We all know that SQL can be a harsh mistress, and relational theorists such as Chris Date have long argued that the language is fundamentally flawed and that vendors have been misapplying relational theory from the start.
Now a Perl developer on perlmonks.org has been reading Date's book and finds that it explains all of his frustrations with databases. One tip for addressing their shortcomings is to add the handy DISTINCT keyword to every single query, because stupid old SQL doesn't automatically apply the degree of uniqueness you might have in mind:
In fact, one of the founders of relational theory, C.J. Date, recommends that every SQL SELECT statement be written as SELECT DISTINCT ... Unfortunately, many folks get upset with this for a variety of reasons. First, DBMS do a horrible job of optimizing DISTINCT queries. There are many cases where the DISTINCT can be safely ignored but in practice, using DISTINCT with large sets of data and complicated queries can have an abysmal impact on performance. I think this can be put into the "premature optimization" category, though.

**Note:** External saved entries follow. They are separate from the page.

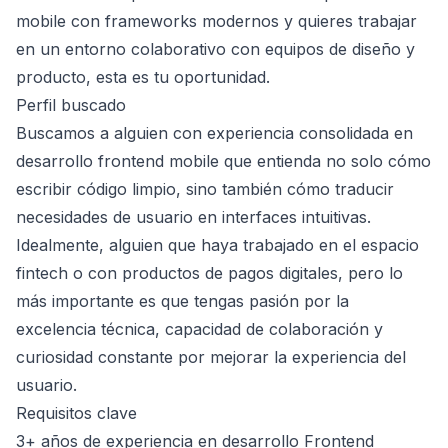
mobile con frameworks modernos y quieres trabajar
en un entorno colaborativo con equipos de diseño y
producto, esta es tu oportunidad.
Perfil buscado
Buscamos a alguien con experiencia consolidada en
desarrollo frontend mobile que entienda no solo cómo
escribir código limpio, sino también cómo traducir
necesidades de usuario en interfaces intuitivas.
Idealmente, alguien que haya trabajado en el espacio
fintech o con productos de pagos digitales, pero lo
más importante es que tengas pasión por la
excelencia técnica, capacidad de colaboración y
curiosidad constante por mejorar la experiencia del
usuario.
Requisitos clave
3+ años de experiencia en desarrollo Frontend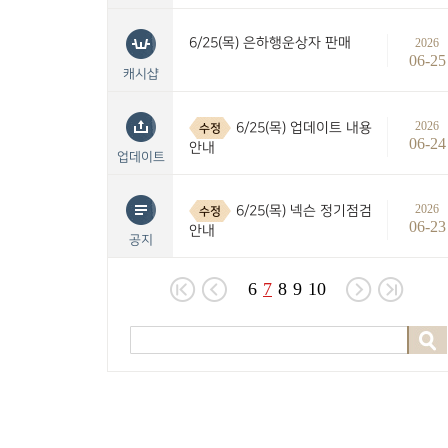
6/25(목) 은하행운상자 판매
2026
06-25
캐시샵
2026
6/25(목) 업데이트 내용
수정
06-24
안내
업데이트
2026
6/25(목) 넥슨 정기점검
수정
06-23
안내
공지
6
7
8
9
10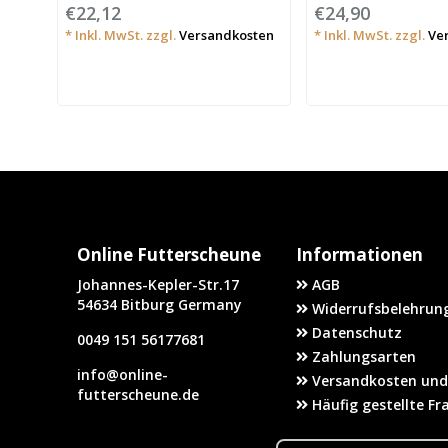
€22,12
€24,90
* Inkl. MwSt. zzgl.
Versandkosten
* Inkl. MwSt. zzgl.
Ve
Online Futterscheune
Informationen
Johannes-Kepler-Str.17
AGB
54634 Bitburg Germany
Widerrufsbelehrung
Datenschutz
0049 151 56177681
Zahlungsarten
info@online-
Versandkosten und
futterscheune.de
Häufig gestellte Fr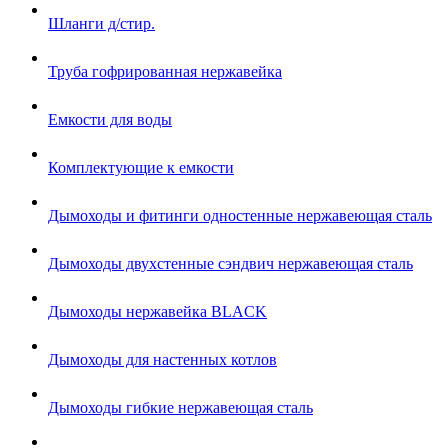
Шланги д/стир.
Труба гофрированная нержавейка
Емкости для воды
Комплектующие к емкости
Дымоходы и фитинги одностенные нержавеющая сталь
Дымоходы двухстенные сэндвич нержавеющая сталь
Дымоходы нержавейка BLACK
Дымоходы для настенных котлов
Дымоходы гибкие нержавеющая сталь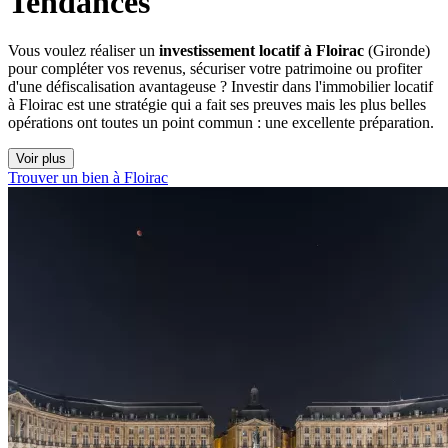
Tendances
Vous voulez réaliser un
investissement locatif à Floirac
(Gironde)
pour compléter vos revenus, sécuriser votre patrimoine ou profiter
d'une défiscalisation avantageuse ? Investir dans l'immobilier locatif
à Floirac est une stratégie qui a fait ses preuves mais les plus belles
opérations ont toutes un point commun : une excellente préparation.
Voir plus
Trouver un bien à Floirac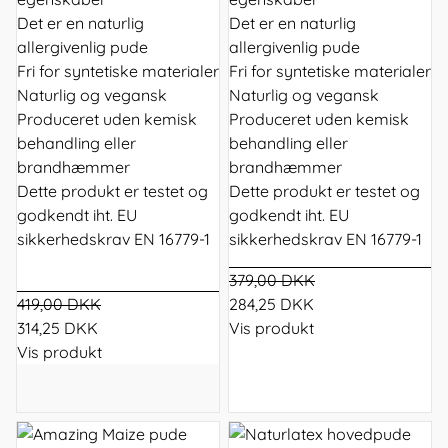
Det er en naturlig
Det er en naturlig
allergivenlig pude
allergivenlig pude
Fri for syntetiske materialer
Fri for syntetiske materialer
Naturlig og vegansk
Naturlig og vegansk
Produceret uden kemisk
Produceret uden kemisk
behandling eller
behandling eller
brandhæmmer
brandhæmmer
Dette produkt er testet og
Dette produkt er testet og
godkendt iht. EU
godkendt iht. EU
sikkerhedskrav EN 16779-1
sikkerhedskrav EN 16779-1
379,00 DKK
419,00 DKK
284,25 DKK
314,25 DKK
Vis produkt
Vis produkt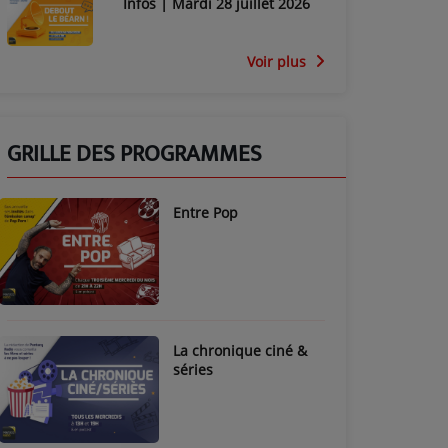
Infos | Mardi 28 juillet 2026
Voir plus
GRILLE DES PROGRAMMES
Entre Pop
La chronique ciné &
séries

Until we know that DISTINCT is causing an impact, isn't it better to improve the chance of getting correct results and worry about performance afterwards?
I had to read that a couple of times to realise that adding a DISTINCT to every single query in the hope that it might mask some unknown deficiency in your model, your query, or the SQL language itself is not the "premature optimization" being referred to here - he means the idea that doing so might affect performance. After all, it might not, right?